**Exercise prompt:**
Write out again the lines from the line with "Accept All Cookies" up to and including the line with "should be put to rest alone.", exactly as they stand below, and skip any picture.

**Input:**
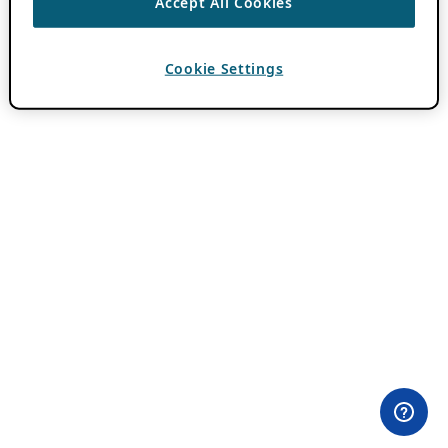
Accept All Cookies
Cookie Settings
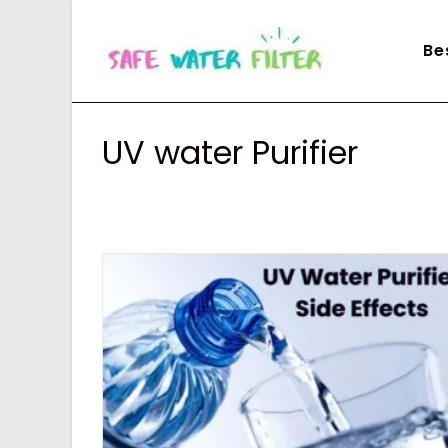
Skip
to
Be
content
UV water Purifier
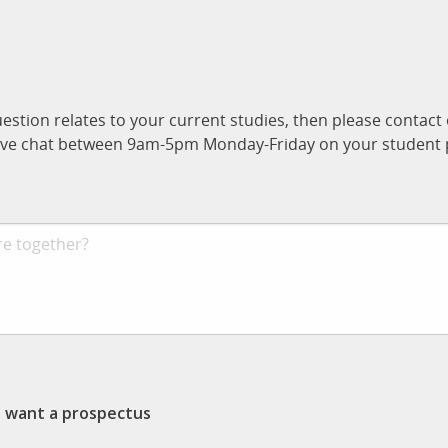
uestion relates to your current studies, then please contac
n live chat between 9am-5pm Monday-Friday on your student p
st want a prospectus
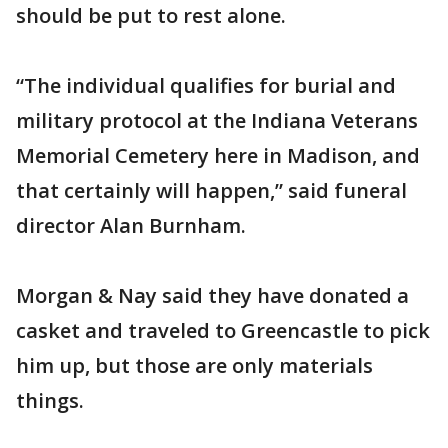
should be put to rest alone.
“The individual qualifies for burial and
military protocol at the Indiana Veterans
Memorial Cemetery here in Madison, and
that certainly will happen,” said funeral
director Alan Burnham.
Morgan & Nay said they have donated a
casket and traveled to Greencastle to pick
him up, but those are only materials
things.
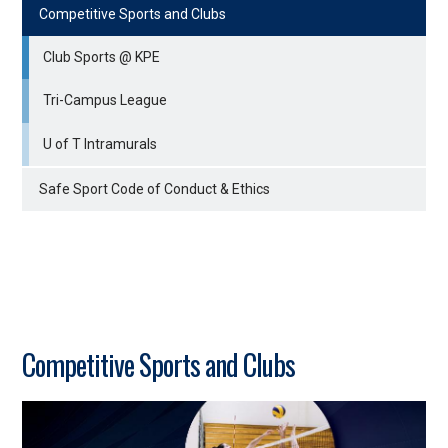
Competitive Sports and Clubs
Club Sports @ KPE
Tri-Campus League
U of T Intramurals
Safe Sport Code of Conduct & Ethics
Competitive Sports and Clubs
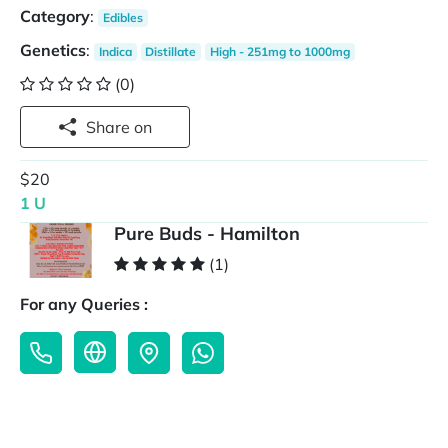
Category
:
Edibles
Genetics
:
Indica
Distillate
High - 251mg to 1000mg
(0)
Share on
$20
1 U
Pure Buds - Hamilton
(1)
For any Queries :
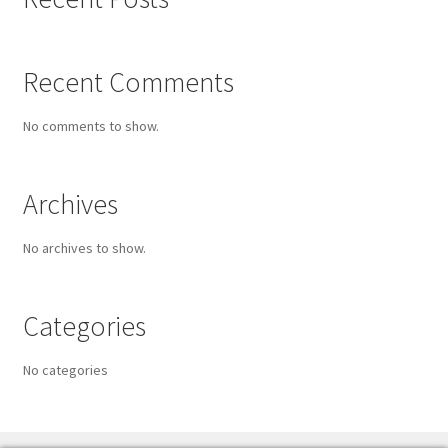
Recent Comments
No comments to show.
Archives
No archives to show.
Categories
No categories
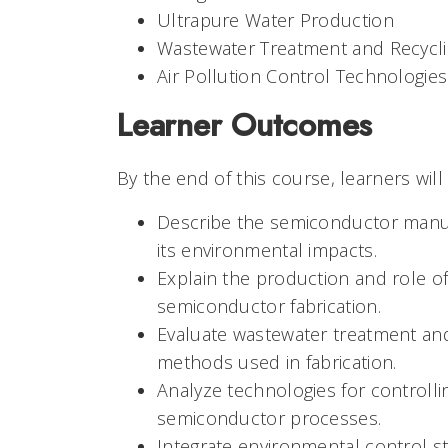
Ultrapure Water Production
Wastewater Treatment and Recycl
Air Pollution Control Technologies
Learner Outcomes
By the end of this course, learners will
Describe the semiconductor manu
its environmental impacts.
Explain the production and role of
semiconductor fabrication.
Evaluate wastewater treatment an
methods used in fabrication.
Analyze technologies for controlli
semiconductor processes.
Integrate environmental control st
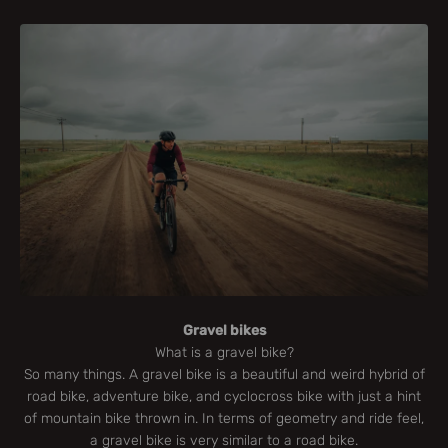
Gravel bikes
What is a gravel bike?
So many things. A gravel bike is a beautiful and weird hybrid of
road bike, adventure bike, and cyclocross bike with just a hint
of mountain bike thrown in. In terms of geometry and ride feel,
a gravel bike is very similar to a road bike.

==

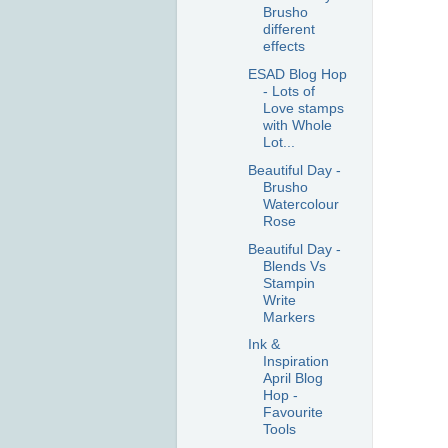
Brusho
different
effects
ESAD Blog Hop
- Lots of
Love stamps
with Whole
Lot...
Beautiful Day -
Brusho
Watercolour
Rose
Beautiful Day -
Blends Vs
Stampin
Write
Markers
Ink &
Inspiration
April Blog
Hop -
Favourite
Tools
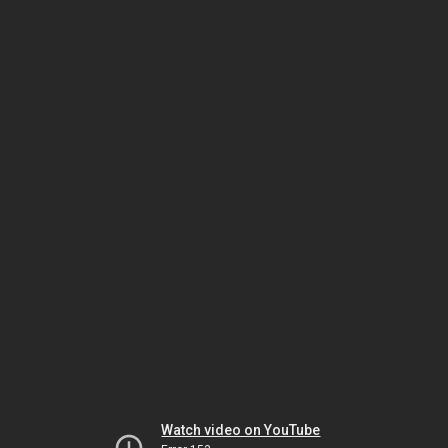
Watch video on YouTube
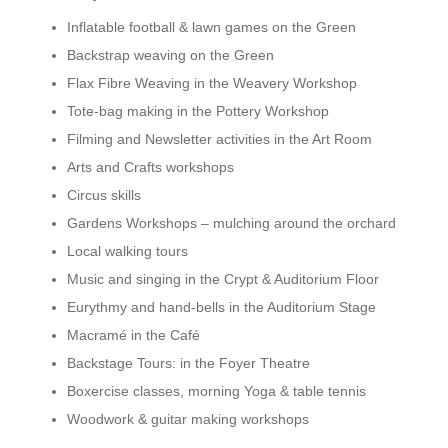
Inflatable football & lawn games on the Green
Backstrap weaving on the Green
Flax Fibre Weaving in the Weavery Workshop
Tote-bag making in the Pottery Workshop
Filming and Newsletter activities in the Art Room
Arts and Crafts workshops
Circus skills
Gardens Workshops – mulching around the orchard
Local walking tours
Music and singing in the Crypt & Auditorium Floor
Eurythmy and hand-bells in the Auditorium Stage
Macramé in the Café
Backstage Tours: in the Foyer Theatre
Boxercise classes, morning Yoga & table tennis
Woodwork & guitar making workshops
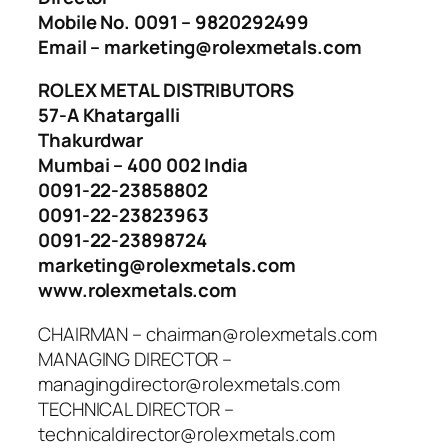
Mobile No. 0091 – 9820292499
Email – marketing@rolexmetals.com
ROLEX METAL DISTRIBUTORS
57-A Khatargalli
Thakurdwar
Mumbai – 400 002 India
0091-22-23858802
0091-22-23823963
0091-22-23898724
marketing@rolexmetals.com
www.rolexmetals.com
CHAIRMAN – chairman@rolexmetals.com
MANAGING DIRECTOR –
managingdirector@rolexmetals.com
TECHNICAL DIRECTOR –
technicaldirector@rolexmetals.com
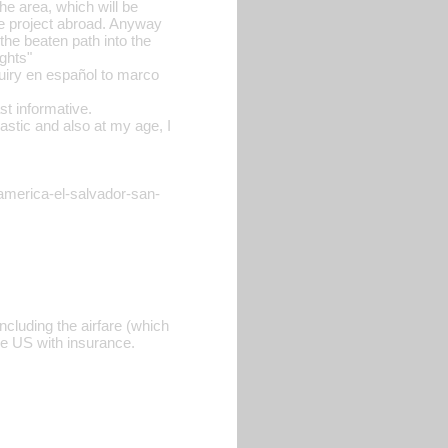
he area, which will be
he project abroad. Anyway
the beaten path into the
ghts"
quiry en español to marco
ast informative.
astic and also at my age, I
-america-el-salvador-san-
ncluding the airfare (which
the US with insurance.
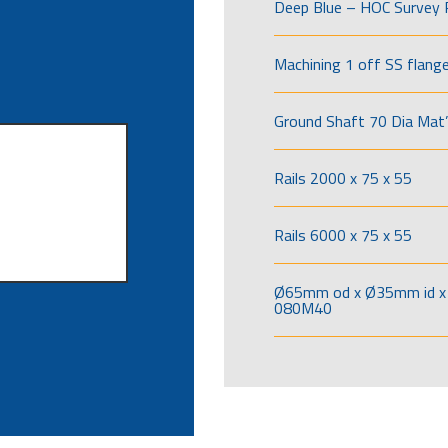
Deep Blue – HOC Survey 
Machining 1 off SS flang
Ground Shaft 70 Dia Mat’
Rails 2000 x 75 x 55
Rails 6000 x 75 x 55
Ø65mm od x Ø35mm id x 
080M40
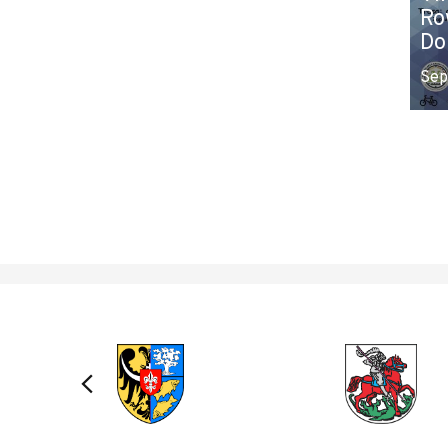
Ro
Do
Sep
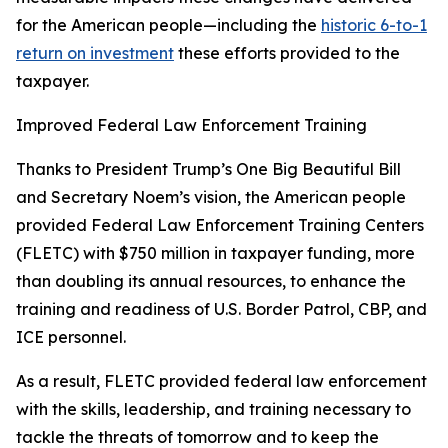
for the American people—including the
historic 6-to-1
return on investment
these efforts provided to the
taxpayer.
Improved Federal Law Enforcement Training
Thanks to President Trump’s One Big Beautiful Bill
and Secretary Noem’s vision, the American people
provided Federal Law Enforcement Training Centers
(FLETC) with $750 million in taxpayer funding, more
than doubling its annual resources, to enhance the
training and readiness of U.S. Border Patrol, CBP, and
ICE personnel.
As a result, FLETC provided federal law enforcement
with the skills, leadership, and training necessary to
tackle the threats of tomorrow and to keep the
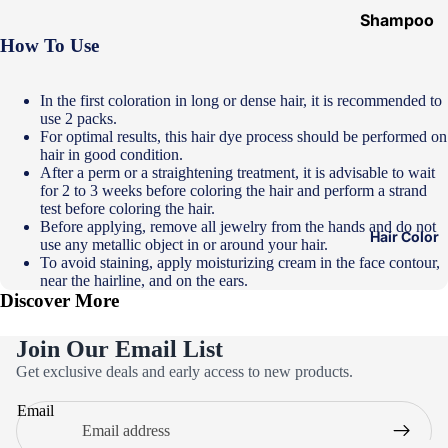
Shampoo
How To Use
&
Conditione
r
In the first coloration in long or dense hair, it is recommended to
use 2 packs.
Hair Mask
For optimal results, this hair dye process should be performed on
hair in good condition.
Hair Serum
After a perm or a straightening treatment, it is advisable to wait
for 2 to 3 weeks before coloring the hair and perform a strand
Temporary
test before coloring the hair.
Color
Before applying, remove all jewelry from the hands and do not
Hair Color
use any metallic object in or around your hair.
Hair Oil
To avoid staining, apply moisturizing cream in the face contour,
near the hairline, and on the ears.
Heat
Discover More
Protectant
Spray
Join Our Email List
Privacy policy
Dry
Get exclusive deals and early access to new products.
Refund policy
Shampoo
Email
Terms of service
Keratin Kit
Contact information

* * *

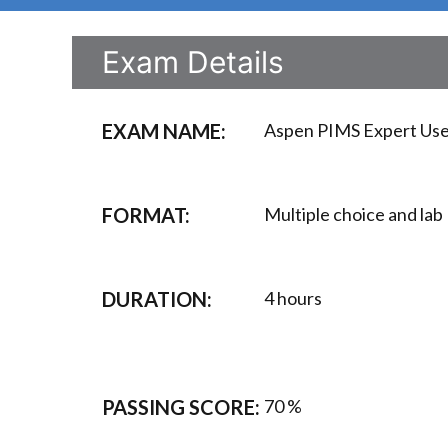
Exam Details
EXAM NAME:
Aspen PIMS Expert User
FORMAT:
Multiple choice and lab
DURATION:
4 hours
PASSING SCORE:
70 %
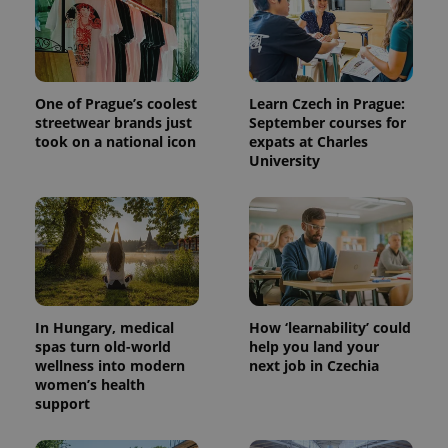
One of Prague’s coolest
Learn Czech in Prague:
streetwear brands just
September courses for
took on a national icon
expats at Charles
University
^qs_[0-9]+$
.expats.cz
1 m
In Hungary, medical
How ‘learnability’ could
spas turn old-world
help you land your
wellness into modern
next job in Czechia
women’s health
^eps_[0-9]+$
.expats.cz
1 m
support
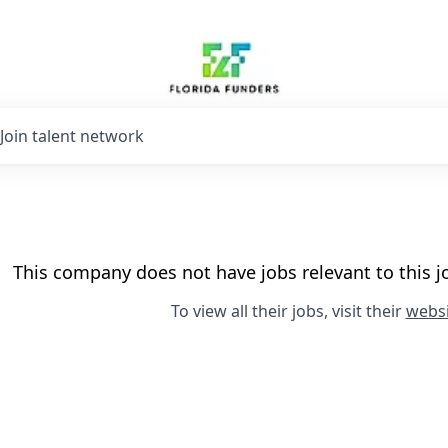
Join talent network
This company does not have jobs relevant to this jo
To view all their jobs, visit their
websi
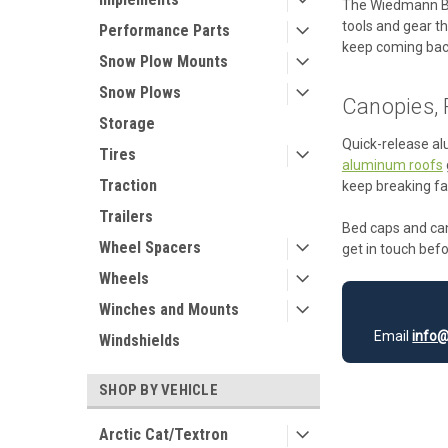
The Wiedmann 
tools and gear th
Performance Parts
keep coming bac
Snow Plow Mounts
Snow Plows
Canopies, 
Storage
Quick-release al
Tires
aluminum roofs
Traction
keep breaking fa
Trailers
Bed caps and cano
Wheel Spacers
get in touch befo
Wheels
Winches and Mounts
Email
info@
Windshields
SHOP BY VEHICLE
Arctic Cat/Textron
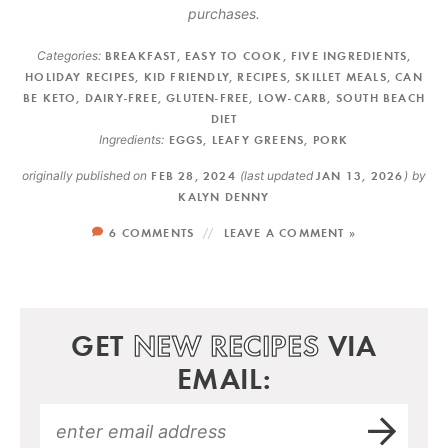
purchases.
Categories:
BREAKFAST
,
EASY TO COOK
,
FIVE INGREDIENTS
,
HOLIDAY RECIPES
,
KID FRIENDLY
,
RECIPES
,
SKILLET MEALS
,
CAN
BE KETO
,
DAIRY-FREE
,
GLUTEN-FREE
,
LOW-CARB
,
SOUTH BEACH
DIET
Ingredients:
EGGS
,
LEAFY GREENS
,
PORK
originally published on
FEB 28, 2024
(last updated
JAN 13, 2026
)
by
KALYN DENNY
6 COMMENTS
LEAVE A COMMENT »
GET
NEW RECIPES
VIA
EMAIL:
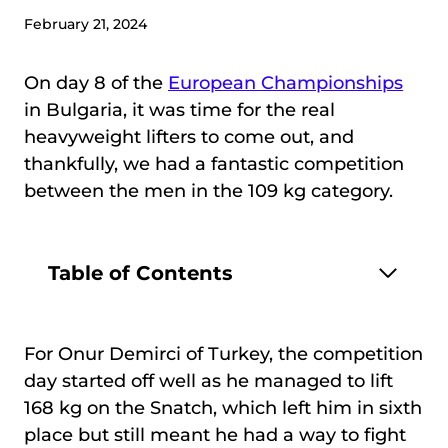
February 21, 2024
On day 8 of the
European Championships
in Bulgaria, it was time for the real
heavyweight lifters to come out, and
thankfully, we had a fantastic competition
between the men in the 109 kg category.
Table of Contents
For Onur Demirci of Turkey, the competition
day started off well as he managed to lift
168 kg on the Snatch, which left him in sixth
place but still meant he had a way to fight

**Reply:**
Accept All Cookies
Cookie Settings
Skip
to
Be
content
UV water Purifier
uestion relates to your current studies, then please contac
n live chat between 9am-5pm Monday-Friday on your student p
st want a prospectus
should be put to rest alone.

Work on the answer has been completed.